[Saved data entries]
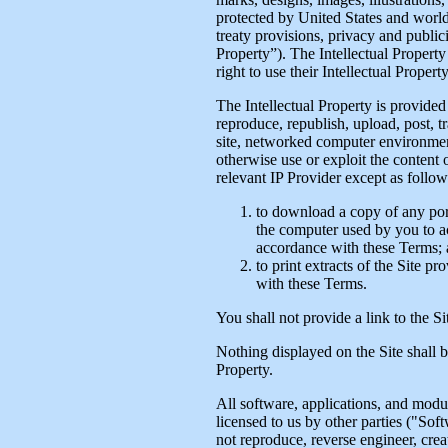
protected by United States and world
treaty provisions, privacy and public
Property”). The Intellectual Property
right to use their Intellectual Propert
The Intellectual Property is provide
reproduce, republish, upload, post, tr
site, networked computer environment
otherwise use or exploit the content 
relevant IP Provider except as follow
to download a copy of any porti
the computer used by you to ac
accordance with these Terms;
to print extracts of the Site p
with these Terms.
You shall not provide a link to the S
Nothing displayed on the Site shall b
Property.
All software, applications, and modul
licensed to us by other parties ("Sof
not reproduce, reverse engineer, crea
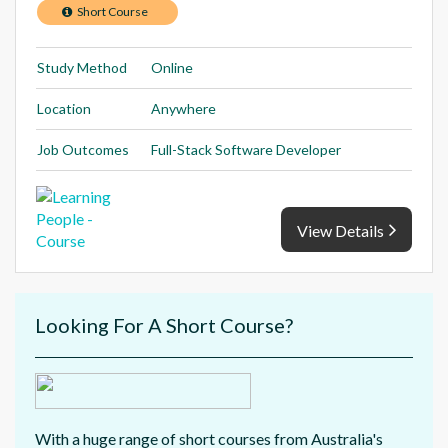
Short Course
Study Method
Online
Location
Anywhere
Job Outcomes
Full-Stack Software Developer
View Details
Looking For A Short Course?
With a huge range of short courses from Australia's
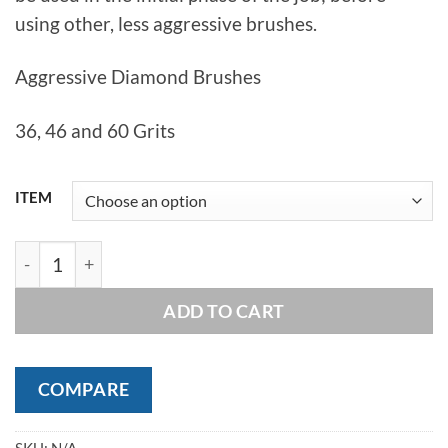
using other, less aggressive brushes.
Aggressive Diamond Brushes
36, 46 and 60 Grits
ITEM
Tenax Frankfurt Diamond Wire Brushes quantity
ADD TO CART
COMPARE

_WORK REQUIRED_
For the records above, state how many lines contain the string "Diamond", with no added text.

_WRITTEN SOLUTION_
2